Вместо ответа Кристин сунула руку за воротник и через секунду показала фигурку пса.
— Мне кажется или ты мне не рад? — спросила она то ли с усмешкой, то ли с обидой.
— Тебе кажется. — Дюпон шагнул к ней, и Кристин буквально прыгнула навстречу, повиснув у него на шее, как ребенок.
Наверное, первый раз Александр увидел Дюпона… не растерянным, нет. Но — обычным человеком, открытым миру и людям, без той внутренней брони, которую он, похоже, уже много лет носил не снимая. Силы оставили Остужева, и он опустился на стул. В то же время ему стало немного легче. Значит, в этом покрытом тайной мире случается и что-то радостное? Он подмигнул Мари и снова налил себе вина. С девочкой все еще могло быть хорошо. И с Антоном, и с Иваном Ивановичем Байсаковым. Но уже не с Александром Остужевым.
— Не сдавайся, Александр! — крикнул ему Дюпон, будто прочел его мысли. — Никогда не сдавайся! Ты себе представить не можешь, из каких адовых подземелий можно снова вынырнуть к солнцу!
Кристин повернула к нему счастливое, заплаканное лицо и кивнула. Мари шагнула к ней и осторожно взяла за руку. Начинался рассвет.
ЭПИЛОГ
1797 год, Франция, Париж
Наполеон вернулся триумфатором. Ему стоя аплодировала вся Директория, а также Совет пятисот. Но кроме парижского люда ему аплодировала вся Франция, и это было самым важным. Бонапарт не только прославил страну стремительными победами, но и укрепил Республику невиданными трофеями, поступившими из Италии. Казна полнилась за счет выплат, которыми он обложил формально еще независимые королевства. Австрия устрашена. Да что там Австрия! Даже в Англии и в России скрипят зубами и пугают именем Наполеона детей.
Но во время торжеств сам Бонапарт выглядел спокойным, несколько отрешенным и даже хмурым. Все подарки и поздравления он принимал так, словно это было само собой разумеющейся ерундой, лишь отвлекающей его от действительно важных дел. Шумный день закончился банкетом в доме Богарне. Когда глубоко за полночь гости разошлись, он поманил пальцем Барраса.

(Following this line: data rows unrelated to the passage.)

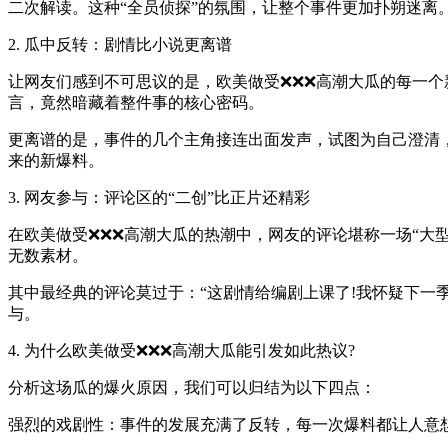
二次解读。这种“全员侦探”的氛围，让整个事件更加扑朔迷离
2. 瓜中反转：剧情比小说更离谱
让网友们感到不可思议的是，欧美做受❌❌❌高潮大瓜的每一
言，竟然暗藏着整件事的核心密码。
更离谱的是，事件的几个主角接连出面发声，试图为自己澄清，
来的新爆料。
3. 网友参与：评论区的“二创”比正片还精彩
在欧美做受❌❌❌高潮大瓜的热潮中，网友的评论堪称一场“大
无数素材。
其中最经典的评论莫过于：“这剧情给编剧上课了!我怀疑下一
与。
4. 为什么欧美做受❌❌❌高潮大瓜能引发如此热议?
分析这场瓜的爆火原因，我们可以归结为以下四点：
强烈的戏剧性：事件的发展充满了反转，每一次爆料都让人意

— Где Жозефина носит это? — спросил он, взяв за руку сидевшую рядом любовницу. — Вы оба знаете, о чем я говорю.
— Но я не… — Даже Баррас терялся при общении с Бонапартом. Невысокий генерал изменился, он будто бы и в самом деле стал велик. — Прикреплено под платьем, на груди.

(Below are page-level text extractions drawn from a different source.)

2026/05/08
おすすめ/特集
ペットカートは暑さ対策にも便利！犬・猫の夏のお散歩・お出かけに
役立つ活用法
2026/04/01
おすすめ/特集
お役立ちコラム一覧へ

— Достань прямо сейчас, Жозефина. — Наполеон строго посмотрел ей в разноцветные глаза. — Я не буду сердиться. Просто ты никогда больше этого не наденешь.

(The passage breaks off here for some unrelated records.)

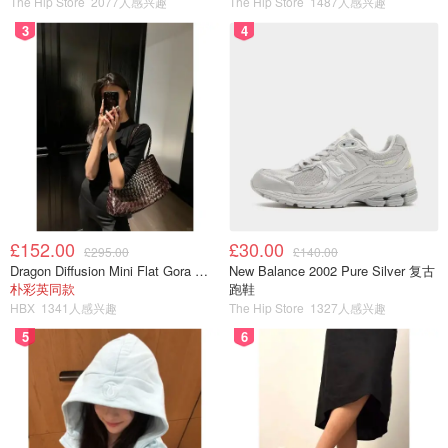
The Hip Store
2077人感兴趣
The Hip Store
1487人感兴趣
?全程距离
：4.86km
3
4
⏰所需时间
：1小时50分钟
£152.00
£30.00
£295.00
£140.00
Dragon Diffusion Mini Flat Gora 深棕色手提包
New Balance 2002 Pure Silver 复古
朴彩英同款
跑鞋
HBX
1341人感兴趣
The Hip Store
1327人感兴趣
5
6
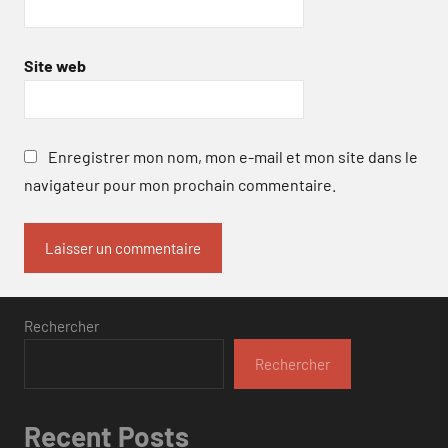
Site web
Enregistrer mon nom, mon e-mail et mon site dans le
navigateur pour mon prochain commentaire.
Rechercher
Rechercher
Recent Posts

Краснея, Богарне достала фигурку кролика и протянула ее Наполеону. Он небрежно взял ее и покрутил в пальцах, любуясь отраженным светом свечей.
— Какие все-таки забавные эти зверушки, не правда ли? Да, вот еще что, Жозефина. Я знаю, ты боялась некоего Колиньи? Больше не бойся, а если где-то увидишь — тут же сообщай мне. Или мсье Баррасу, если меня не будет рядом. Я ему оставлю подробные инструкции. Ну а вы, Баррас, нужны мне завтра с утра. Мы обсудим одну чрезвычайно секретную операцию.
— Может быть, вынести вопрос на заседание Директории? — промямлил Баррас.
— Вопроса нет, мой друг. Есть мое решение, и утром я вас с ним ознакомлю. Больше я вас не задерживаю. И ты иди, моя дорогая, я еще немного почитаю. Времени не хватает!